Cleaner beaches, better sewage treatment, an end to toxic chemical dumping -- what should be done to improve the Great Lakes in the next 10 years?
That's the question Gord Miller, Environmental Commissioner of Ontario, and Rick Findlay, water program director for Pollution Probe, will ask Hamiltonians in a public forum at City Hall this evening.
Miller, an independent official who reports directly to the legislature, says the two-hour, open-mike session on the future of the lakes will help him assess and comment on critical government decisions to be made in the next year or two.
In his 2005-2006 annual report, Miller said he worried the province was neglecting its obligations to protect and improve the Great Lakes.

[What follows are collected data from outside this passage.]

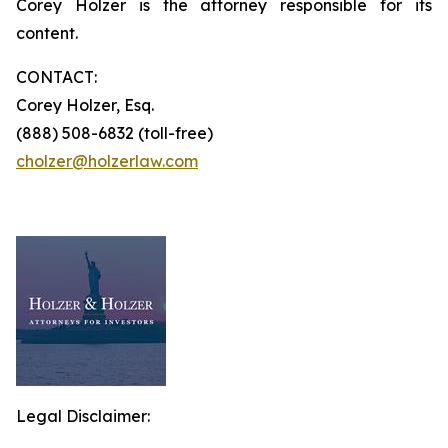
Corey Holzer is the attorney responsible for its
content.
CONTACT:
Corey Holzer, Esq.
(888) 508-6832 (toll-free)
cholzer@holzerlaw.com
Legal Disclaimer:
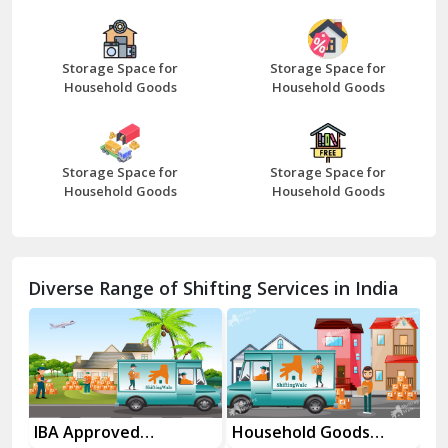
Bazpur
Beawar
Storage Space for
Storage Space for
Household Goods
Household Goods
Bharatpur
Bhilwara
Storage Space for
Storage Space for
Bhiwani
Household Goods
Household Goods
Bundi
Chamba
Diverse Range of Shifting Services in India
Chhainsa
Chittorgarh
Dalhousie
Delhi Cantt Delhi
es
IBA Approved
Household Goods
Ho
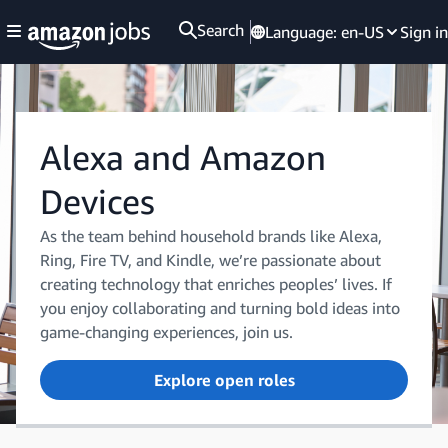
Search
Language:
en-US
Sign in
Alexa and Amazon
Devices
As the team behind household brands like Alexa,
Ring, Fire TV, and Kindle, we’re passionate about
creating technology that enriches peoples’ lives. If
you enjoy collaborating and turning bold ideas into
game-changing experiences, join us.
Explore open roles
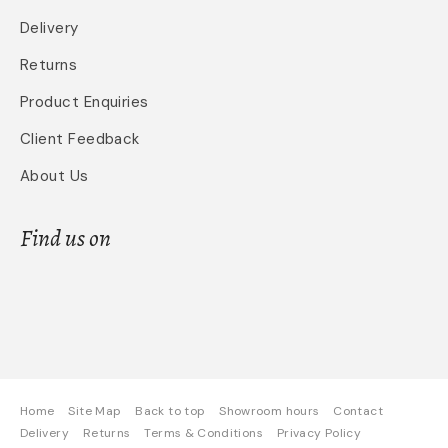
Delivery
Returns
Product Enquiries
Client Feedback
About Us
Find us on
Home
Site Map
Back to top
Showroom hours
Contact
Delivery
Returns
Terms & Conditions
Privacy Policy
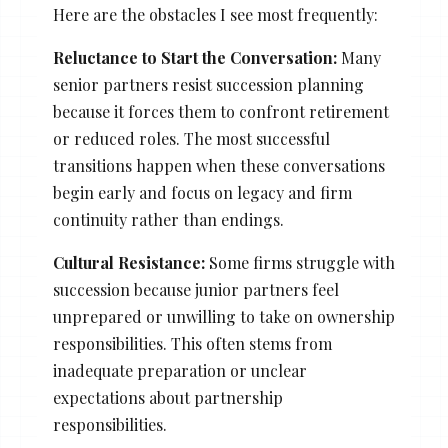
Here are the obstacles I see most frequently:
Reluctance to Start the Conversation:
Many
senior partners resist succession planning
because it forces them to confront retirement
or reduced roles. The most successful
transitions happen when these conversations
begin early and focus on legacy and firm
continuity rather than endings.
Cultural Resistance:
Some firms struggle with
succession because junior partners feel
unprepared or unwilling to take on ownership
responsibilities. This often stems from
inadequate preparation or unclear
expectations about partnership
responsibilities.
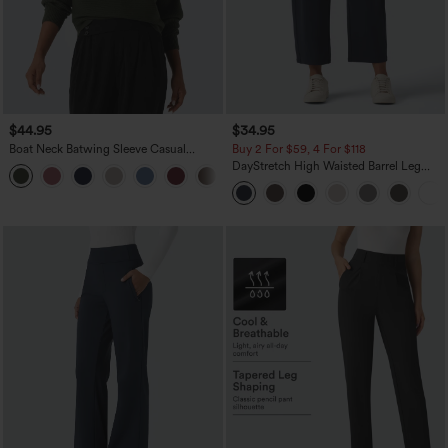
$44.95
$34.95
Boat Neck Batwing Sleeve Casual
Buy 2 For $59, 4 For $118
Sweater
DayStretch High Waisted Barrel Leg
+1
Casual Pants with Pockets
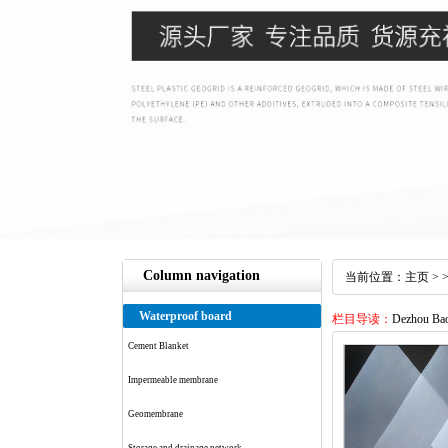
Column navigation
当前位置：
主页
> 
Waterproof board
栏目导读：
Dezhou Baol
Cement Blanket
Impermeable membrane
Geomembrane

With the International Joint Commission now reviewing the Canada-U.S. Agreement on Great Lakes Water Quality -- signed in 1972 and last updated in 1987 -- and the Canada-Ontario Agreement due to expire in March, Miller said in an interview that he wanted to hear directly from people living and working around the lakes.
There's no shortage of issues. In addition to beaches and toxic chemicals, there's concern over invasive species such as zebra mussels, warnings that climate change will lower water levels and new concerns about parts of Lake Erie being starved of vital oxygen.
Miller, who will meet privately with organizations such as the Bay Area Restoration Council and Hamilton Port Authority, said, "The long list of problems is growing, so I felt I should go out to some of the cities and talk to the experts and general public, to hear about their concerns and ideas."
He called the Canada-U.S. agreement "profoundly important" to everyone living in the Great Lakes Basin, and said, "That sets the scene for the Canada-Ontario Agreement which expires in March, and assuming we get a new one, I will be reviewing that as part of my duties."
Teaming up with Miller is Pollution Probe's Findlay, who is pushing a new, binational vision for the lakes, a document he hopes will influence both the new Canada-U.S. and Canada-Ontario agreements.
The idea for such a vision sprouted at Pollution Probe's Managing Shared Waters Conference which drew more than 400 participants from 22 countries to Hamilton in 2002.
Findlay has since been meeting informally with groups on both sides of the border in a Great Lakes Futures Roundtable to draft the two-page statement that can be found at www.pollutionprobe.org/Reports/greatlakesvision.pdf.
Miller's most recent report (at www.eco.on.ca) alleges a number of shortcomings in the Canada-Ontario Agreement, including a lack of sufficient public consultation on projects it funds.